From The New York Times:
A moderate Republican whose candidacy for an upstate New York Congressional seat had set off a storm of national conservative opposition, abruptly withdrew on Saturday, emboldening the right at a time when the Republican Party is enmeshed in a debate over how to rebuild itself.
Party leaders — including [the Republican National Committee national chairman Michael] Steele and Newt Gingrich, the former House speaker — had argued that local parties should be permitted to pick candidates that most closely mirror the sentiments of the district, even if those candidates vary from Republican orthodoxy on some issues.

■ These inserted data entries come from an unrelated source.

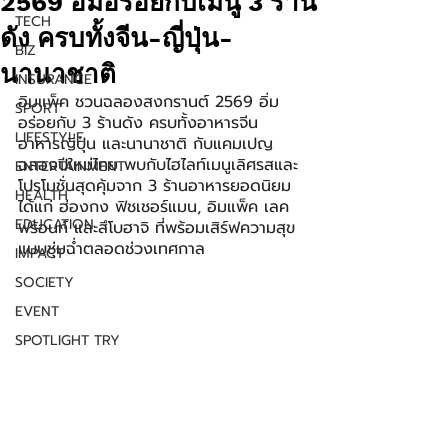
2569 อิ่มอร่อยกับเมนู 3 ร้าน
TECH
ดัง ครบทั้งจีน-ญี่ปุ่น-
BIZ
นานาชาติ
INSURANCE
อิมแพ็ค ชวนฉลองสงกรานต์ 2569 อิ่ม
SPORT
อร่อยกับ 3 ร้านดัง ครบทั้งอาหารจีน 
LIFESTYLE
อาหารญี่ปุ่น และนานาชาติ กับแคมเปญ
ฉลองปีใหม่ไทย พบกับไฮไลท์เมนูเลิศรสและ
ENTERTAINMENT
โปรโมชั่นสุดคุ้มจาก 3 ร้านอาหารยอดนิยม 
HEALTH
ได้แก่ ฮ่องกง ฟิชเชอร์แมน, อิมแพ็ค เลค
EDUCATION
ฟร้อนท์ และสึโบฮาจิ ที่พร้อมเสิร์ฟความสุข
แบบชุ่มฉ่ำตลอดช่วงเทศกาล
IMPACT
SOCIETY
EVENT
SPOTLIGHT TRY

A primary is unfolding in Florida, where Gov. Charlie Crist, who is running for the Senate, is facing a challenge from a conservative, Marco Rubio, the former Florida House speaker. Mr. Crist has come under fire from conservatives for, among other things, supporting Mr. Obama on his economic stimulus package.
_______________
Frank Rich writes in The New York Times:
The governors’ races in New Jersey and Virginia were once billed as the marquee events of Election Day 2009 — a referendum on the Obama presidency and a possible Republican “comeback.” But preposterous as it sounds, the real action migrated to New York’s 23rd, a rural Congressional district abutting Canada. That this pastoral setting could become a G.O.P. killing field, attracting an all-star cast of combatants led by Sarah Palin, Glenn Beck, William Kristol and Newt Gingrich, is a premise out of a Depression-era screwball comedy.
_______________
And from The Washington Post:
The moderate Republican nominee for a vacant U.S. House seat here unexpectedly withdrew from the race Saturday, bowing to a revolt led by conservative activists that badly split the national GOP leadership and is likely to influence the shape of the party heading into next year's midterm elections.
The sudden turn of events in this Upstate New York district sends a signal to Republican candidates across the country that the populist forces are prepared to exercise their muscle against GOP candidates they regard as insufficiently conservative.
Already, conservative activists have zeroed in on the 2010 race for Florida's open Senate seat, in which the party campaign committee has endorsed moderate Gov. Charlie Crist but the more conservative Marco Rubio, a former state House speaker, is mounting a strong challenge.
"If I were Charlie Crist in Florida, what's happening in New York 23 would make me extremely nervous," GOP strategist Todd Harris said. "A lot of the establishment Republicans underestimated the grass-roots anger across the country about spending and the expansion of the federal government. The anger is boiling over now, but a lot of the seeds of discontent were planted over the last five to six years."